The demand for online education continues to grow. In fact, more than six million students are currently taking distance education courses. As online education steadily increases, students not participating in any distance education courses is decreasing; this number “dropped by almost one million between 2012 and 2015” (Allen and Seaman 3).

 

Although online education is increasing overall, it has significant meaning for some areas and demographics, such as rural communities, which have long struggled with lack of student engagement and dropout rates. For such areas, distance education offers vibrant and necessary educational opportunities for students who may otherwise not continue their educational journey. In addition, engaging, diverse, and inspiring educators who may not be available in certain areas can be brought in through technology (Nordine). 

 

To meet the needs of students, online pedagogy scholars persist in their efforts to ensure online education is as vibrant and effective as its onsite counterpart, if not more so. However, scholarship focusing on teaching creative writing, specifically, online is limited. As Bronwyn T. Williams rightfully points out, “the scholarship in creative writing pedagogy remains remarkably unengaged with digital technologies” (247). Given the youthfulness of creative writing scholarship, particularly when compared to other work that has taken the forefront in English studies, it is fair to assume that creative writing scholarship might be too limited at the present to include online education perhaps as it should.

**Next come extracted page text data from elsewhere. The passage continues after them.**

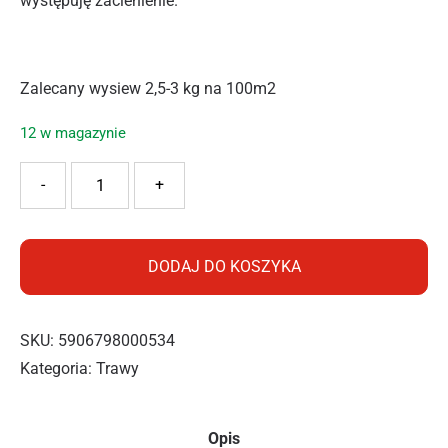
występuję zacienienie.
Zalecany wysiew 2,5-3 kg na 100m2
12 w magazynie
ilość Kalnas Trawa Dark 2kg
-
+
DODAJ DO KOSZYKA
SKU:
5906798000534
Kategoria:
Trawy
Opis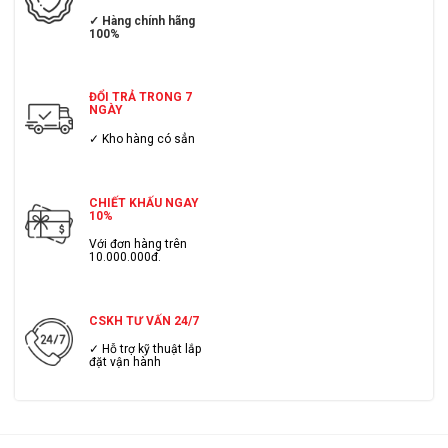
✓ Hàng chính hãng
100%
ĐỔI TRẢ TRONG 7
NGÀY
✓ Kho hàng có sẳn
CHIẾT KHẤU NGAY
10%
Với đơn hàng trên
10.000.000đ.
CSKH TƯ VẤN 24/7
✓ Hỗ trợ kỹ thuật lắp
đặt vận hành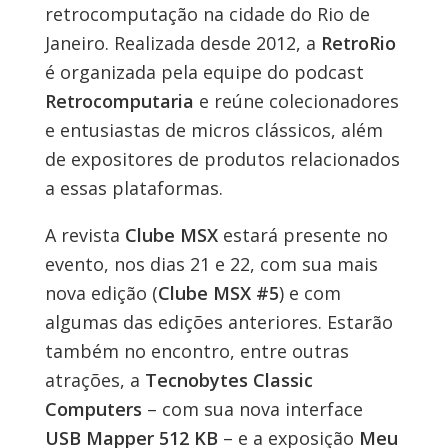
retrocomputação na cidade do Rio de
Janeiro. Realizada desde 2012, a
RetroRio
é organizada pela equipe do podcast
Retrocomputaria
e reúne colecionadores
e entusiastas de micros clássicos, além
de expositores de produtos relacionados
a essas plataformas.
A revista
Clube MSX
estará presente no
evento, nos dias 21 e 22, com sua mais
nova edição (
Clube MSX #5
) e com
algumas das edições anteriores. Estarão
também no encontro, entre outras
atrações, a
Tecnobytes Classic
Computers
– com sua nova interface
USB Mapper 512 KB
– e a exposição
Meu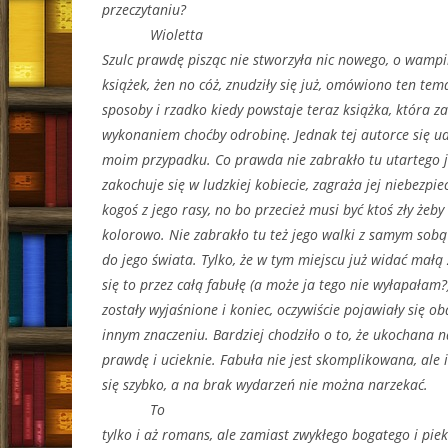
przeczytaniu?
Wioletta
Szulc prawdę pisząc nie stworzyła nic nowego, o wampi
książek, żen no cóż, znudziły się już, omówiono ten te
sposoby i rzadko kiedy powstaje teraz książka, która z
wykonaniem choćby odrobinę. Jednak tej autorce się u
moim przypadku. Co prawda nie zabrakło tu utartego 
zakochuje się w ludzkiej kobiecie, zagraża jej niebezpi
kogoś z jego rasy, no bo przecież musi być ktoś zły żeby 
kolorowo. Nie zabrakło tu też jego walki z samym sobą 
do jego świata. Tylko, że w tym miejscu już widać małą
się to przez całą fabułę (a może ja tego nie wyłapałam?)
zostały wyjaśnione i koniec, oczywiście pojawiały się ob
innym znaczeniu. Bardziej chodziło o to, że ukochana 
prawdę i ucieknie. Fabuła nie jest skomplikowana, ale i
się szybko, a na brak wydarzeń nie można narzekać.
To
tylko i aż romans, ale zamiast zwykłego bogatego i piek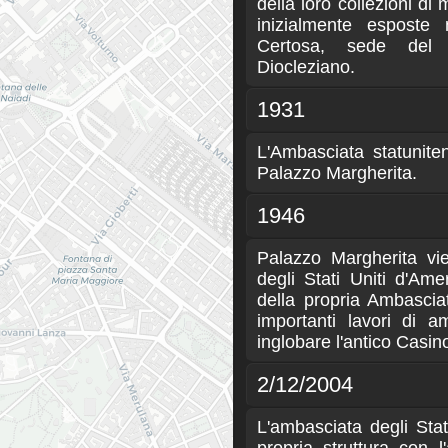
della loro collezioni di
inizialmente esposte 
Certosa, sede del
Diocleziano.
1931
L'Ambasciata statuniten
Palazzo Margherita.
1946
Palazzo Margherita vi
degli Stati Uniti d'Ame
della propria Ambasciat
importanti lavori di 
inglobare l'antico Casino
2/12/2004
L'ambasciata degli Stat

However, with this collection of essays, we aim to change that.

 

To that end, we welcome abstracts that address any of the following, specifically in the online learning environment:

  • Pedagogical foundations and approaches for teaching creative writing or any aspect of it (i.e. genres, character development, setting, structure, dialogue, plot development)
  • How to balance craft with practical application
  • Best workshop practices
  • E-publication in student literary magazines
  • Publishing in general
  • Building effective online creative writing programs
  • Hosting guest speakers such as authors, editors, agents, etc.
  • Addressing concerns and criticisms of course and/or program effectiveness
  • Student expectations and engagement
  • Assessment of creative work

 

*As a point of clarification, we are open to discussions of pedagogical approaches in low residency creative writing programs as long as the essay focuses explicitly on the online education aspect of those programs.